Meta-regression analysis and publication bias:
Meta-regression analysis was used to explore possible sources of
heterogeneity and to find characteristics of participants or trials with
effective treatment effects. The result of univariate meta-regression
analysis didn’t show a significant linear association between soy
isoflavones dose and effect size of soy isoflavones effect on CRP levels
(Coefficient= -0.0004, 95% CI: -0.03, 0.03; P=0.977) (Table 5& Figure 5 ). Also, after adjustment for design, intervention
duration, baseline CRP, health status, sample size, region, age, BMI,
quality assessment, and publication year of article, dose of soy
isoflavones did not have any linear association with effect size of soy
isoflavones effect on CRP levels (Coefficient= 0.009, 95% CI: -0.11,
0.13; P=0.847). We also didn’t find a significant association between
other studied variables and effect size in univariate meta-regression
analysis (table 5 ). Regarding RCTs which indicated soy
isoflavones effect, there was not any evidence of publication bias
(Egger test p-value=0.954) (Figure 6 ).
Although, univariate meta-regression analysis didn’t show a significant
linear association between soy isoflavones dose of combination of soy
isoflavones plus soy protein dose and studied effect size (Coefficient=
-0.008, 95% CI: -0.02, 0.001; P=0.082) (Table 6 & Figure 7 ).

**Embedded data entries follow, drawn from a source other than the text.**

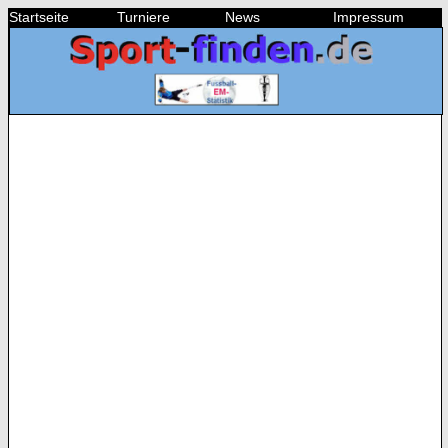
Startseite
Turniere
News
Impressum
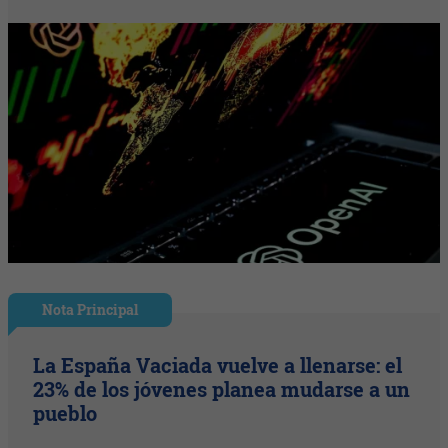
Nota Principal
La España Vaciada vuelve a llenarse: el
23% de los jóvenes planea mudarse a un
pueblo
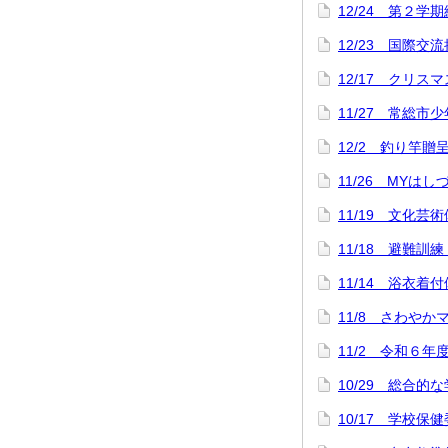
12/24 第２学
12/23 国際交
12/17 クリス
11/27 常総市
12/2 釣り竿
11/26 MYは
11/19 文化芸
11/18 避難訓
11/14 浴衣
11/8 さわや
11/2 令和６年
10/29 総合
10/17 学校保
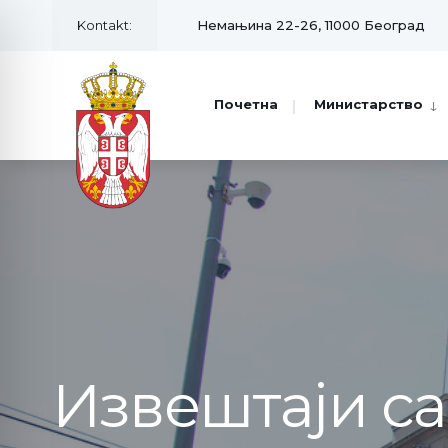
Kontakt:
Немањина 22-26, 11000 Београд
Почетна
Министарство
Извештаји с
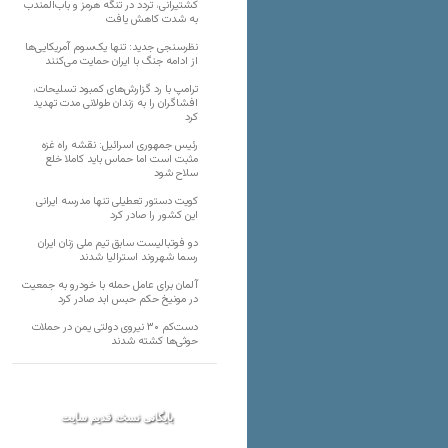
کشتیرانی، تردد در تنگه هرمز و باب‌المندب
به شدت کاهش یافت
نظرسنجی جدید: تنها یک‌سوم آمریکایی‌ها
از ادامه جنگ با ایران حمایت می‌کنند
ترامپ با رد گزارش‌های کمبود تسلیحات،
افشاگران را به زندان طولانی مدت تهدید
کرد
رئیس‌ جمهوری اسرائیل: نقشه راه غزه
مثبت است اما حماس باید کاملا خلع
سلاح شود
کویت دستور تعطیلی تنها مدرسه ایرانی
این کشور را صادر کرد
دو فوتبالیست سابق تیم ملی زنان ایران
رسما شهروند استرالیا شدند
آلمان برای عامل حمله با خودرو به جمعیت
در مونیخ حکم حبس ابد صادر کرد
دست‌کم ۳۰ نیروی دولتی یمن در حملات
حوثی‌ها کشته شدند
بایگانی نسخه قدیم سایت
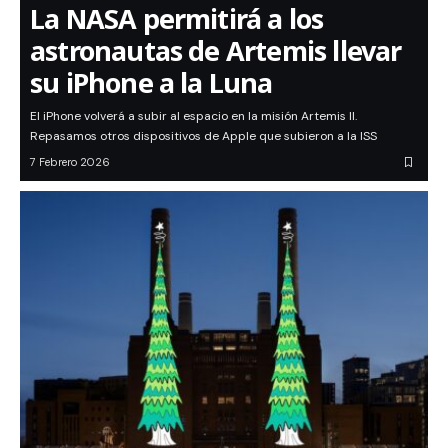
La NASA permitirá a los
astronautas de Artemis llevar
su iPhone a la Luna
El iPhone volverá a subir al espacio en la misión Artemis II.
Repasamos otros dispositivos de Apple que subieron a la ISS
7 Febrero 2026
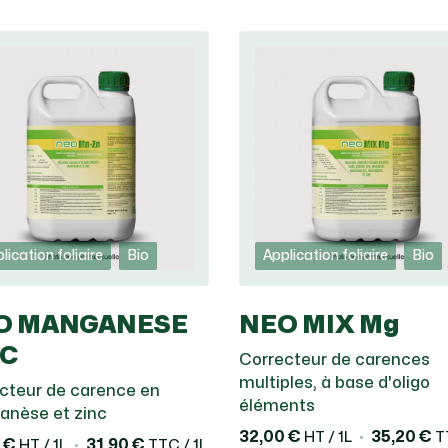
lication foliaire
Bio
Application foliaire
Bio
O MANGANESE
NEO MIX Mg
NC
Correcteur de carences
multiples, à base d'oligo
cteur de carence en
éléments
nèse et zinc
32,00 €
35,20 €
HT / 1L
TT
 €
31,90 €
HT / 1L
TTC / 1L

Also, after adjustment for other variables, there was not observed any
significant association between dose of soy isoflavones and studied
effect size (Coefficient= -0.005, 95% CI: -0.02, 0.01; P=0.447).
Although the funnel plot was not visually symmetric for studies included
in meta-analysis of soy isoflavones plus soy protein (Figure
8 ), the results from the Egger test did not show evidence of
publication bias (Egger test p-value=p=0.781).